Seis de la tarde, luz blanquecina, viento suave que se encarga de revolverle discreto los cabellos que asoman de la trenza.
Coca ha traído en su camioneta de batea la mecedora de cedro, y sin bajarse aún del vehículo, recargada en la ventanilla elige cauta el sitio dónde ponerla. Mira con calma el horizonte de tierra oscura hasta donde los ojos encumbran carrera sin freno. Elige: el sitio junto donde yace el tronco de un árbol caído.
Con la mecedora dispuesta, Coca se sienta. De una caja metálica extrae algunos objetos: Pedazos de papel, una botellita enmohecida, fotos, recuadros de la evocación. En medio del paraje, pareciera una flor de maguey retando al aire. El silencio canta. Con la mirada imbuida, Coca va palpando uno a uno los objetos que transmiten a sus dedos escenas coloridas y distintas.
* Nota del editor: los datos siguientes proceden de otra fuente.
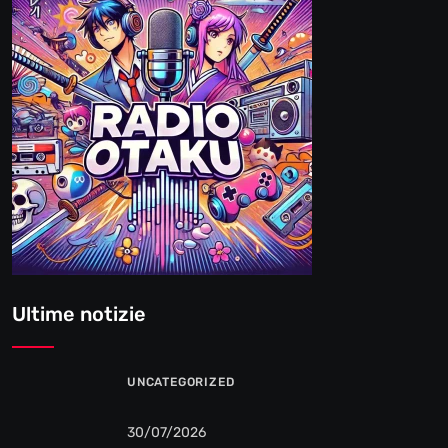
Ultime notizie
UNCATEGORIZED
30/07/2026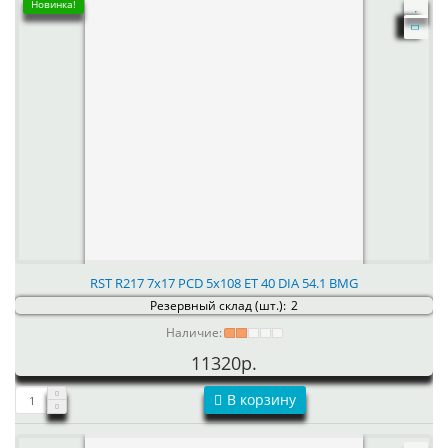
Новинка!
RST R217 7x17 PCD 5x108 ET 40 DIA 54.1 BMG
Резервный склад (шт.):
2
Наличие:
11320р.
В корзину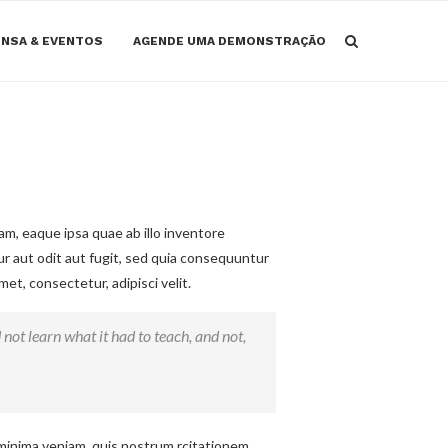
NSA & EVENTOS
AGENDE UMA DEMONSTRAÇÃO
m, eaque ipsa quae ab illo inventore
ur aut odit aut fugit, sed quia consequuntur
t, consectetur, adipisci velit.
d not learn what it had to teach, and not,
minima veniam, quis nostrum rcitationem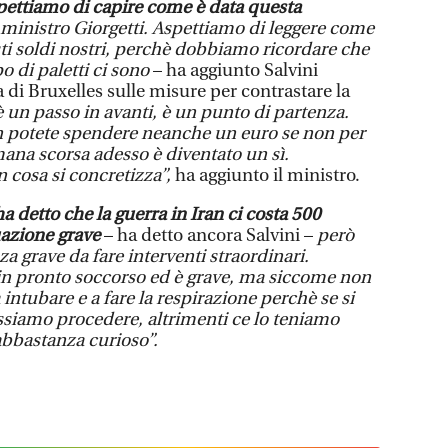
pettiamo di capire come è data questa
l ministro Giorgetti. Aspettiamo di leggere come
i soldi nostri, perchè dobbiamo ricordare che
po di paletti ci sono
– ha aggiunto Salvini
di Bruxelles sulle misure per contrastare la
 un passo in avanti, è un punto di partenza.
on potete spendere neanche un euro se non per
imana scorsa adesso è diventato un sì.
n cosa si concretizza”,
ha aggiunto il ministro.
a detto che la guerra in Iran ci costa 500
uazione grave
– ha detto ancora Salvini –
però
 grave da fare interventi straordinari.
a in pronto soccorso ed è grave, ma siccome non
intubare e a fare la respirazione perchè se si
siamo procedere, altrimenti ce lo teniamo
abbastanza curioso”.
El tejido de hilo de un calcetín hace a Coca pegar un respingo; sonríe pensando en la procedencia de la prenda: Un calcetín de su padre, tomado del tendedero para meter allí a bolita, su gato recién nacido a quien protegía a toda costa del frío.
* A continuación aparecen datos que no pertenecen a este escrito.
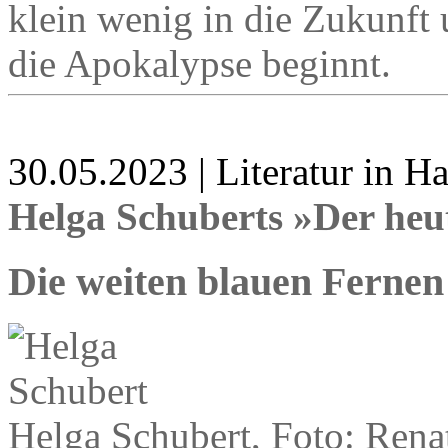
klein wenig in die Zukunft 
die Apokalypse beginnt.
30.05.2023 | Literatur in 
Helga Schuberts »Der heu
Die weiten blauen Fernen
Helga Schubert, Foto: Ren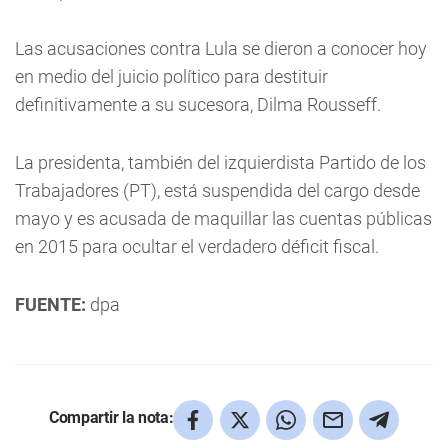
Las acusaciones contra Lula se dieron a conocer hoy
en medio del juicio político para destituir
definitivamente a su sucesora, Dilma Rousseff.
La presidenta, también del izquierdista Partido de los
Trabajadores (PT), está suspendida del cargo desde
mayo y es acusada de maquillar las cuentas públicas
en 2015 para ocultar el verdadero déficit fiscal.
FUENTE:
dpa
Compartir la nota:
La textura lisa de una foto se corta cuando los dedos llegan hasta la cabeza de un alfiler del que pende una notita amarilla. Ahora sí, Coca abre los ojos para mirar de lleno la imagen. “Saturno y sus lunas no bastan para ti. Puedo ser tu Titán, ¿quieres orbitar conmigo?” La risa suple la sonrisa y una ráfaga de viento refresca a Coca y hace volar la arena. Tiempos de secundaria, amor de falda a cuadros y olor a sudor de niña, de chicle de cereza y recortes de planetas para pegar en las libretas.
La tarde danza cansada; es justo el instante anhelado. En el cielo, las nubes exhiben sus cuerpos dorados. El entorno vibra, sacude los gajos de la memoria.
Un impulso lleva Coca a buscar la tierra. Abandona la mecedora de un salto y cae sobre sus rodillas y las palmas de sus manos en el piso. Agitada comienza a excavar, sus dedos se hunden en la tierra y escarban con rapidez. El sol casi languidece, ella se apresura. La cajita de metal va a parar al fondo del hoyo poco profundo. El cielo retiene a los colores que parecen querer irse. Coca cubre de tierra la caja; no desea perder el momento. Un último brillo despide a la caja, cuya totalidad queda reducida a una esquina asomando sobre la tierra. Con el pie, Coca termina por enterrarla. Para cuando se sacude la tierra de las manos, el paisaje es de un índigo despiadado. Camina sin prisa hasta la camioneta, saca las llaves de su bolsa trasera y aborda, encendiendo las luces. Una vez en marcha, toma de la guantera el boleto hacia la ciudad donde en unas horas estará estableciéndose. Acelera; el ruido del motor se pierde en la distancia y atrás queda la mecedora como ombligo del paisaje desértico.